Por un lado, cunde la sensación de que los parlamentos y los propios gobiernos son incapaces de articular medidas de respuesta a las circunstancias, o de que, directamente, se limitan a sincronizar sus agendas con las exigencias de las corrientes financieras y las superestructuras que determinan las prioridades macroeconómicas del momento (básicamente centradas en la reducción del déficit, la extensión de las reglas de mercado a todos los ámbitos y la minoración de la esfera pública al mínimo indispensable). Las instituciones de las que nos hemos dotado en nuestra arquitectura constitucional parecen, de este modo, vacías de contenido o, peor aún, sometidas, incluso por convencimiento propio, a fuerzas ajenas al interés de la mayoría que predeterminan las decisiones. Por otro lado, la pérdida de calidad en el funcionamiento de los poderes públicos o, directamente, su deriva arbitraria, desdibujan el sueño democrático, que ya no necesariamente conduce a un sistema virtuoso de equilibrio de poderes (los checks and balances teorizados por el constitucionalismo anglosajón), de respeto de los derechos de los ciudadanos y de refuerzo de la fluidez entre representantes y representados, sino que puede degenerar en democracias de dudosa consistencia como tales, desde la Rusia autoritaria de Putin a los presidencialismos caudillistas, pasando por otras experiencias desalentadoras de abuso inicuo de la mayoría absoluta, como el que realiza Víctor Oban en Hungría (bajo alertas escasamente efectivas de la Unión Europea) o, como no subrayarlo, el propio Gobierno de España (29 decretos-ley en 2012 hablan por sí solos de la supeditación del poder legislativo al ejecutivo).
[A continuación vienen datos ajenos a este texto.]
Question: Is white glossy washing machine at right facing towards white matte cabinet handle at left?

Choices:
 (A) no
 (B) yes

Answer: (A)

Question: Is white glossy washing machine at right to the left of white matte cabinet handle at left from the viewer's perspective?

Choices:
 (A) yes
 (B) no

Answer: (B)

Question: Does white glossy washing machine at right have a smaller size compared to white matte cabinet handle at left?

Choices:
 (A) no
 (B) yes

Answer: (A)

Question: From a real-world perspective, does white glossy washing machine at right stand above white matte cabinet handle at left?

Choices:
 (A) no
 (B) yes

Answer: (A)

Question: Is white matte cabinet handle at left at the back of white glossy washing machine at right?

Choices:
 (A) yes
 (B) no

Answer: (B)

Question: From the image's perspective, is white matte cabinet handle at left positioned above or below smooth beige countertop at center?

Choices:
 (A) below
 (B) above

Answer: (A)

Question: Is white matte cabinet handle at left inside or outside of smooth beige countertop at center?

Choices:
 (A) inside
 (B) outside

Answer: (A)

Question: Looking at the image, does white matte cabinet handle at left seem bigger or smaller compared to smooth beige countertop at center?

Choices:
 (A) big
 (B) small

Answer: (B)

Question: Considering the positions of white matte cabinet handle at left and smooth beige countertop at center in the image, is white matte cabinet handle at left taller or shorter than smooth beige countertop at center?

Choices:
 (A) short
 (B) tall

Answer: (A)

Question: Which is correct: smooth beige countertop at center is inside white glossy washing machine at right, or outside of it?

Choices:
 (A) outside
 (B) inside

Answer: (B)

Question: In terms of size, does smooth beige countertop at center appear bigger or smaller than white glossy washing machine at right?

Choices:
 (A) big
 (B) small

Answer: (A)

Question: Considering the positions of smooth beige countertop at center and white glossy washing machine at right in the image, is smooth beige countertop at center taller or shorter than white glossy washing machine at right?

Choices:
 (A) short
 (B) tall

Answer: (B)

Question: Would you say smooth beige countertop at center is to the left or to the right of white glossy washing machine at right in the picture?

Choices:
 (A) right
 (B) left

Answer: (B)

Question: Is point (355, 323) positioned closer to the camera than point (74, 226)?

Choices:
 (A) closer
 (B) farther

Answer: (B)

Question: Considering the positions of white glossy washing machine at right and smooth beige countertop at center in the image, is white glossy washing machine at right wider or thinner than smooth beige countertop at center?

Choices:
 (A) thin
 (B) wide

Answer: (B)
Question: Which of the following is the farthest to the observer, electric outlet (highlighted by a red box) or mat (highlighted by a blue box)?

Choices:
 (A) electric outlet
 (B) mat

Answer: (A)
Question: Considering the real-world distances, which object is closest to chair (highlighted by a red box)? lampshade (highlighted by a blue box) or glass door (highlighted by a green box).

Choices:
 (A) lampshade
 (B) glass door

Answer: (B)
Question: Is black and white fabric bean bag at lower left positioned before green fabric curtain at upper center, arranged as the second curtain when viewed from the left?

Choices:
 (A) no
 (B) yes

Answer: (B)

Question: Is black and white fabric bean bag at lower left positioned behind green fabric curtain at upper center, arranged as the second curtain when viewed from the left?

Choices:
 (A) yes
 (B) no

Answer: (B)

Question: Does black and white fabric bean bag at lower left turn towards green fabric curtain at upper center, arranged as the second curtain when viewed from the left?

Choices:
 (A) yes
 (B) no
Puede que el paradigma de la democracia parlamentaria esté entrando en una grave crisis, aunque no sería la primera de la que sale, modificado y revisado, pero indemne en lo sustancial.
«Estamos en tiempos de cambio en los que es legítimo cuestionarlo todo o casi todo, y el parlamentarismo corre el riesgo de degradación irreparable si no se afronta la mejora de nuestro sistema de representación»
Lo inquietante de las experiencias pasadas es que la crítica al parlamentarismo fue sustento de los totalitarismos más feroces y de dictaduras de amargo recuerdo y es difícil tener la completa seguridad de que no vaya a ser así, aunque quizá no con el mismo grado de dramatismo, esta vez. Si la alternativa a la democracia parlamentaria son fulgurantes experimentos incapaces de hacerse una idea cabal del significado de la responsabilidad política (con el ejemplo más llamativo de Beppe Grillo, dispuesto a hacer fracasar cualquier alternativa al resistente berlusconismo), el populismo que introduce el sensacionalismo o la política-espectáculo en el corazón de las instituciones, el asamblearismo que vive en ensoñaciones impracticables de democracia en tiempo real (como si no se requiriesen personas que temporalmente se dediquen a la cosa pública) o un neoconservadurismo dispuesto a tomarse la revancha en el terreno perdido (el de la igualdad, la descentralización o la libertad individual), quizá acabemos echando de menos la aburrida estabilidad del sistema parlamentario de las últimas décadas previas a la crisis.
No obstante, tan peligroso como dejarse abandonar al escepticismo o echar por tierra la trayectoria histórica del sistema parlamentario, sería enrocarse en su propia dinámica, como si sus liturgias fuesen antídoto suficiente, sin apreciar que muchas de las críticas que se formulan están cargadas de sentido y propiciando un aislamiento que en nada ayudaría a su supervivencia. Estamos en tiempos de cambio en los que es legítimo cuestionarlo todo o casi todo, y el parlamentarismo corre el riesgo de degradación irreparable si no se afronta la mejora de nuestro sistema de representación, la consideración de la conciencia cívica como actor político fundamental, la promoción de las formas de participación directa en los asuntos públicos y el profundo reajuste de los partidos políticos para que cumplan adecuadamente su función constitucional.